Source Code -  This flick was recently released on DVD, and let’s be real: Jake Gyllenhaal is so hot I’d watch truly horrendous films just to get a good look at him in action. Source Code is far from horrendous. While not exactly the deepest or even interesting film I’ve seen, it’s interesting enough, and the creativity in ideas is there. The characters are somewhat flat, and the plot loses momentum as it progresses, though, so I’d give it a 6/10 for overall quality and a 10/10 for hotness factor.   

I love to see poetry books
with awesome covers,
because it's a bit rare.
Lucifer at the Starlite by Kim Addonizio – This collection of poems is good. Not as good as Addonzio's Jimmy & Rita (a great novel-in-poems) or my personal favorite What Is This Thing Called Love, both collections able to hook me into the complexities of the human condition with their bold and expressive use of language, especially where the heart is involved, more than Lucifer at the Starlite. The structure of this book feels forced, and while Addonizio is a master of the List Poem, there are too many in this collection, which make certain ones stand out as being clearly lesser. Still, L at the S has some true gems (Yes, Storm Catechism, My Heart, for example) which play off the book as a whole for their power. This isn’t to say those poems don’t stand alone as Gems, but reading them within the context of the book will always provide the richest experience.

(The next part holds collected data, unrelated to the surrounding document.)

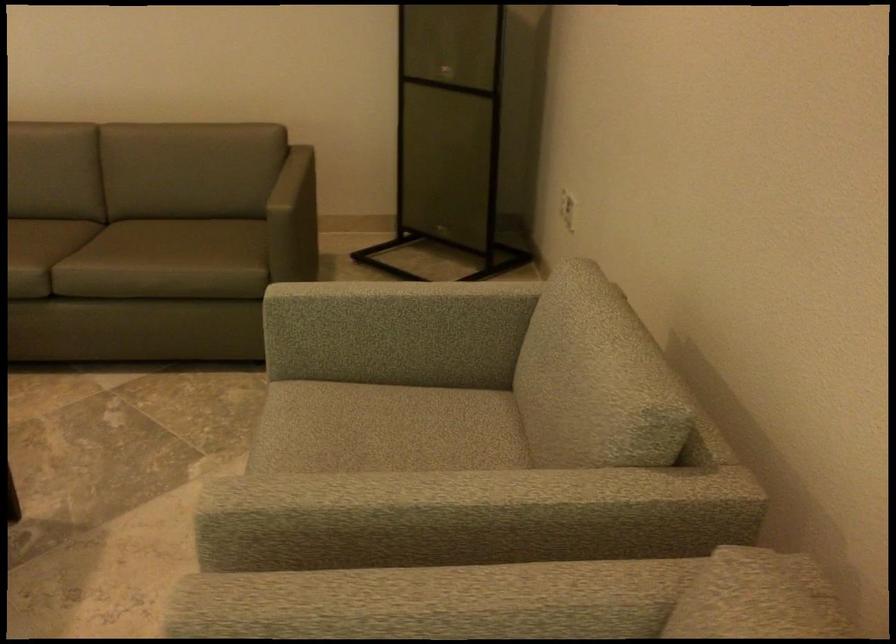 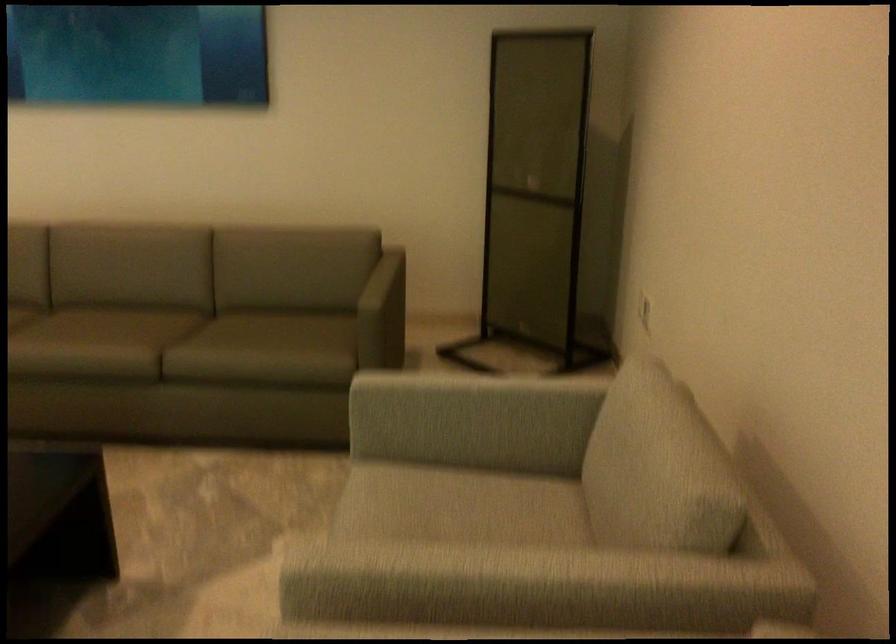 The point at [394,310] is marked in the first image. Where is the corresponding point in the second image?

(469, 399) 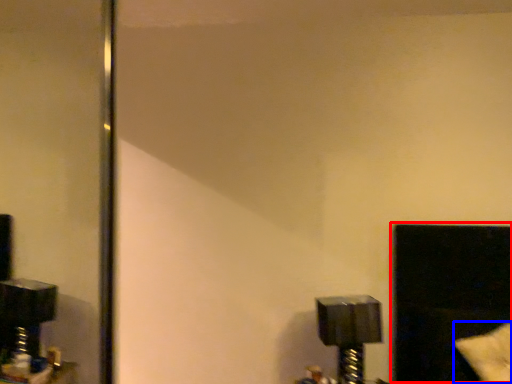 Question: Which of the following is the farthest to the observer, window (highlighted by a red box) or pillow (highlighted by a blue box)?

Choices:
 (A) window
 (B) pillow

Answer: (A) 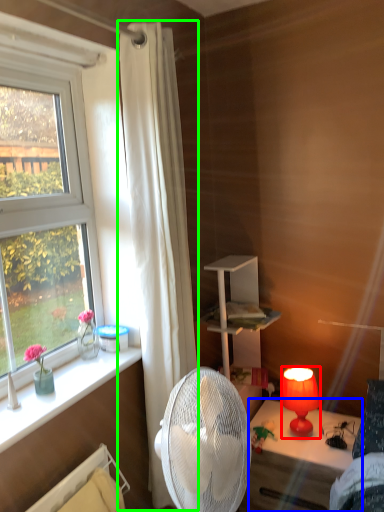 Question: Based on their relative distances, which object is farther from lamp (highlighted by a red box)? Choose from desk (highlighted by a blue box) and curtain (highlighted by a green box).

Choices:
 (A) desk
 (B) curtain

Answer: (B) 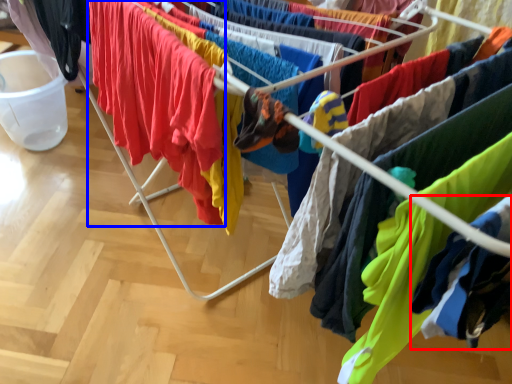 Question: Among these objects, which one is farthest to the camera, clothing (highlighted by a red box) or clothing (highlighted by a blue box)?

Choices:
 (A) clothing
 (B) clothing

Answer: (B) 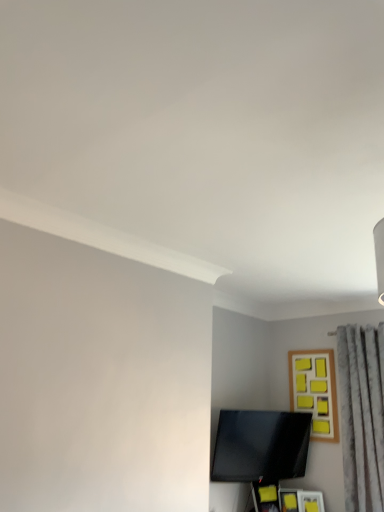 What do you see at coordinates (260, 446) in the screenshot? This screenshot has height=512, width=384. I see `black glossy tv at lower center` at bounding box center [260, 446].

I want to click on gray textured curtain at right, so click(362, 415).

What do you see at coordinates (362, 415) in the screenshot?
I see `gray textured curtain at right` at bounding box center [362, 415].

In order to face wooden frame with yellow sticky notes at upper right, should I rotate leftwards or rightwards?

Turn right approximately 15.573 degrees to face it.

What do you see at coordinates (315, 391) in the screenshot? The height and width of the screenshot is (512, 384). I see `wooden frame with yellow sticky notes at upper right` at bounding box center [315, 391].

You are a GUI agent. You are given a task and a screenshot of the screen. Output one action in this format:
    pyautogui.click(x=<x>, y=<y>)
    Task: Click on the black glossy tv at lower center
    The height and width of the screenshot is (512, 384).
    Given the screenshot: What is the action you would take?
    pyautogui.click(x=260, y=446)

Which of these two, black glossy tv at lower center or gray textured curtain at right, stands taller?

Standing taller between the two is gray textured curtain at right.

Looking at their sizes, would you say black glossy tv at lower center is wider or thinner than gray textured curtain at right?

Considering their sizes, black glossy tv at lower center looks slimmer than gray textured curtain at right.

Relative to gray textured curtain at right, is black glossy tv at lower center in front or behind?

Clearly, black glossy tv at lower center is behind gray textured curtain at right.

Is wooden frame with yellow sticky notes at upper right in front of or behind black glossy tv at lower center in the image?

wooden frame with yellow sticky notes at upper right is behind black glossy tv at lower center.

At what (x,y) coordinates should I click in order to perform the action: click on television below the wooden frame with yellow sticky notes at upper right (from the image's perspective). Please return your answer as a coordinate pair (x, y). This screenshot has width=384, height=512. Looking at the image, I should click on (260, 446).

Is wooden frame with yellow sticky notes at upper right positioned far away from black glossy tv at lower center?

No.

From a real-world perspective, who is located higher, wooden frame with yellow sticky notes at upper right or black glossy tv at lower center?

From a 3D spatial view, wooden frame with yellow sticky notes at upper right is above.

Is gray textured curtain at right positioned beyond the bounds of black glossy tv at lower center?

Indeed, gray textured curtain at right is completely outside black glossy tv at lower center.

Which of these two, gray textured curtain at right or black glossy tv at lower center, is bigger?

gray textured curtain at right.

Considering their positions, is gray textured curtain at right located in front of or behind black glossy tv at lower center?

gray textured curtain at right is positioned closer to the viewer than black glossy tv at lower center.

From the picture: Can you tell me how much gray textured curtain at right and black glossy tv at lower center differ in facing direction?

The facing directions of gray textured curtain at right and black glossy tv at lower center are 71.9 degrees apart.

Would you say wooden frame with yellow sticky notes at upper right is inside or outside gray textured curtain at right?

wooden frame with yellow sticky notes at upper right cannot be found inside gray textured curtain at right.

From the image's perspective, between wooden frame with yellow sticky notes at upper right and gray textured curtain at right, which one is located above?

wooden frame with yellow sticky notes at upper right.

Measure the distance from wooden frame with yellow sticky notes at upper right to gray textured curtain at right.

The distance of wooden frame with yellow sticky notes at upper right from gray textured curtain at right is 29.43 centimeters.

Is wooden frame with yellow sticky notes at upper right facing away from gray textured curtain at right?

No, wooden frame with yellow sticky notes at upper right's orientation is not away from gray textured curtain at right.

Can you confirm if gray textured curtain at right is wider than wooden frame with yellow sticky notes at upper right?

Indeed, gray textured curtain at right has a greater width compared to wooden frame with yellow sticky notes at upper right.

From a real-world perspective, which object stands above the other?

wooden frame with yellow sticky notes at upper right, from a real-world perspective.

Do you think gray textured curtain at right is within wooden frame with yellow sticky notes at upper right, or outside of it?

gray textured curtain at right is outside wooden frame with yellow sticky notes at upper right.

Does gray textured curtain at right have a greater height compared to wooden frame with yellow sticky notes at upper right?

Yes, gray textured curtain at right is taller than wooden frame with yellow sticky notes at upper right.

From a real-world perspective, which object rests below the other?

In real-world perspective, black glossy tv at lower center is lower.

Would you consider black glossy tv at lower center to be distant from wooden frame with yellow sticky notes at upper right?

Actually, black glossy tv at lower center and wooden frame with yellow sticky notes at upper right are a little close together.

Locate an element on the screen. Image resolution: width=384 pixels, height=512 pixels. picture frame on the right of black glossy tv at lower center is located at coordinates (315, 391).

Looking at this image, can you tell me how much black glossy tv at lower center and wooden frame with yellow sticky notes at upper right differ in facing direction?

They differ by 72.6 degrees in their facing directions.

The image size is (384, 512). I want to click on television on the left of gray textured curtain at right, so click(x=260, y=446).

This screenshot has width=384, height=512. Find the location of `television in front of the wooden frame with yellow sticky notes at upper right`. television in front of the wooden frame with yellow sticky notes at upper right is located at coordinates (260, 446).

When comparing their distances from gray textured curtain at right, does black glossy tv at lower center or wooden frame with yellow sticky notes at upper right seem further?

The object further to gray textured curtain at right is black glossy tv at lower center.

When comparing their distances from black glossy tv at lower center, does wooden frame with yellow sticky notes at upper right or gray textured curtain at right seem closer?

Based on the image, wooden frame with yellow sticky notes at upper right appears to be nearer to black glossy tv at lower center.

Considering their positions, is black glossy tv at lower center positioned closer to wooden frame with yellow sticky notes at upper right than gray textured curtain at right?

Based on the image, gray textured curtain at right appears to be nearer to wooden frame with yellow sticky notes at upper right.

When comparing their distances from wooden frame with yellow sticky notes at upper right, does gray textured curtain at right or black glossy tv at lower center seem closer?

The object closer to wooden frame with yellow sticky notes at upper right is gray textured curtain at right.

Estimate the real-world distances between objects in this image. Which object is closer to black glossy tv at lower center, gray textured curtain at right or wooden frame with yellow sticky notes at upper right?

wooden frame with yellow sticky notes at upper right is closer to black glossy tv at lower center.

Estimate the real-world distances between objects in this image. Which object is closer to gray textured curtain at right, wooden frame with yellow sticky notes at upper right or black glossy tv at lower center?

The object closer to gray textured curtain at right is wooden frame with yellow sticky notes at upper right.

Identify the location of picture frame located between black glossy tv at lower center and gray textured curtain at right in the left-right direction. (315, 391). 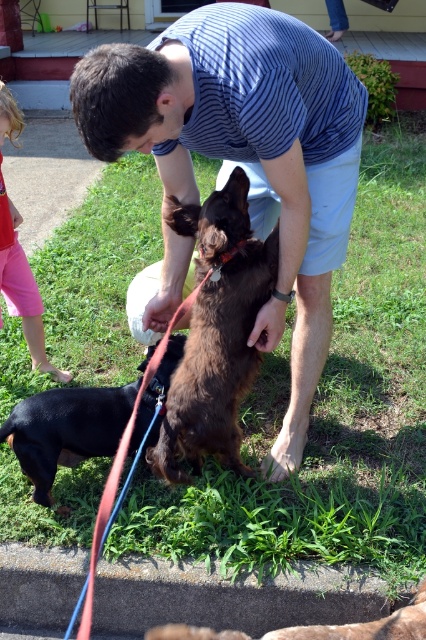 Question: Is pink cotton shorts at lower left thinner than brown furry dog at lower center?

Choices:
 (A) yes
 (B) no

Answer: (A)

Question: Does brown furry dog at center have a lesser width compared to pink cotton shorts at lower left?

Choices:
 (A) yes
 (B) no

Answer: (A)

Question: Which point is farther from the camera taking this photo?

Choices:
 (A) (86, 444)
 (B) (216, 634)
 (C) (213, 422)
 (D) (28, 266)

Answer: (D)

Question: Which of these objects is positioned closest to the black smooth dog at lower left?

Choices:
 (A) brown furry dog at center
 (B) striped cotton shirt at center

Answer: (A)

Question: Can you confirm if striped cotton shirt at center is thinner than black smooth dog at lower left?

Choices:
 (A) yes
 (B) no

Answer: (B)

Question: Which object is the closest to the striped cotton shirt at center?

Choices:
 (A) brown furry dog at center
 (B) brown furry dog at lower center

Answer: (A) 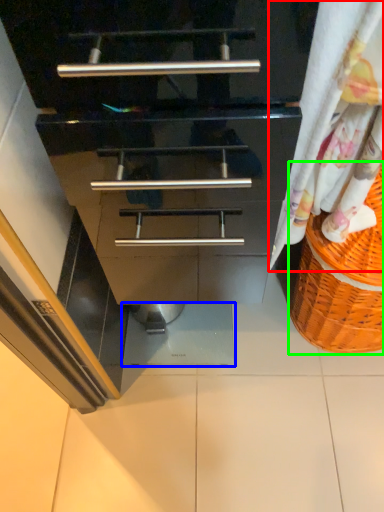 Question: Which object is positioned closest to curtain (highlighted by a red box)? Select from tile (highlighted by a blue box) and basket (highlighted by a green box).

Choices:
 (A) tile
 (B) basket

Answer: (B) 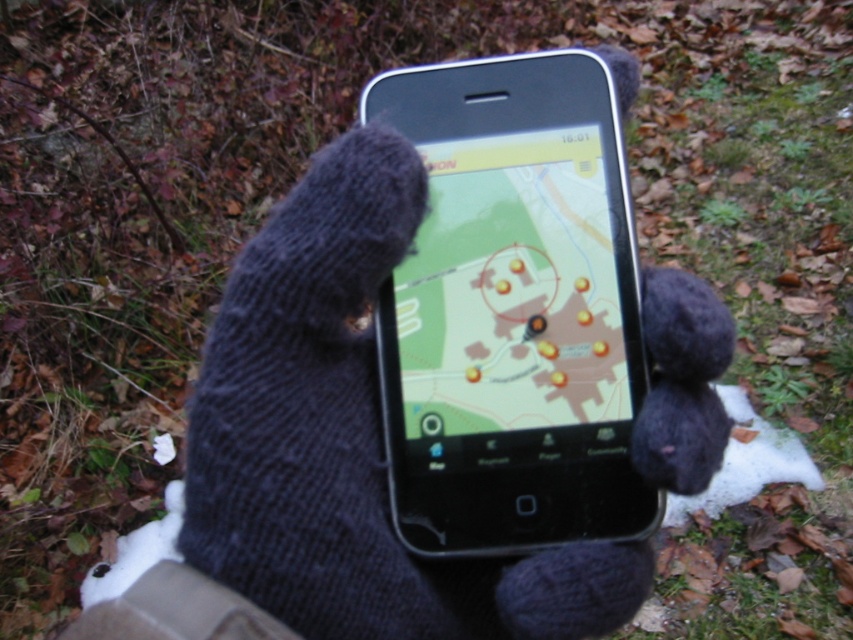 You are holding a smartphone with a map displayed. The map has a point labeled as point (461, 406). If you want to take a photo of this point using your phone camera, will the point be visible in the photo?

The point (461, 406) is 15.40 inches away from the camera. Since the camera can capture objects within its field of view and the point is at a distance, it will likely be visible in the photo as long as the camera is pointed towards it.

Looking at this image, you are using the smartphone to navigate and see two points on the map displayed on the screen. The points are labeled as point 1 at coordinates point [514,106] and point 2 at coordinates point [454,589]. Based on their positions on the screen, which point is closer to the camera?

Point [514,106] is closer to the camera than point [454,589].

The Brief Wondrous Life of Oscar Wao by Junot Diaz –I love that this book calls itself the story of a person, a boy, Oscar Wao, but is in reality the story of one Dominican/Jersey-an family.  The chapters alternate between family members (Oscar, mother, sister). Oscar’s roommate (a somewhat intimate figure to the family) is even given a chapter. These shifts in perspective from character to character work to tell the story of a family, using history and culture as backbones, in a way that’s constantly compelling. And talk about tone. The language of the narrator (colloquial and contemporary as hell) makes it so that the readers know that the narrator is obviously SOMEONE, calls attention to itself, providing just a touch of suspense and curiosity without overshadowing the actual story. Superb book.

A Visit From the Goon Squad by Jennifer Egan – So, it won the 2011 Pulitzer Prize for Fiction. Big deal. Just kidding! It is a big deal, and it deserves every prize it gets. Here’s a book that alternates characters from chapter to chapter in perhaps the most fluid way I can imagine. The shifts are not jarring, despite the fact that the characters are not explicitly linked (and we only figure out their often loose links as the book progresses). A story unfolds, one story, through there are a dozen different characters given their own chapter over the course of twenty or thirty years in non-chronological order. And it’s a pretty emotional story that has a lot to do with aging, or maybe what it’s getting at is just living (being alive), and the whole package that comes with it. I’m intrigued by how much I can connect to every single character, no matter how diverse their backgrounds or decisions, and how the book works within its structure to create just one story that feels natural, and honest, regardless of how a structure like this would seem to contradict that outcome. If you love literature, and especially if you think about craft while you’re reading, you should read this book. Probably start today.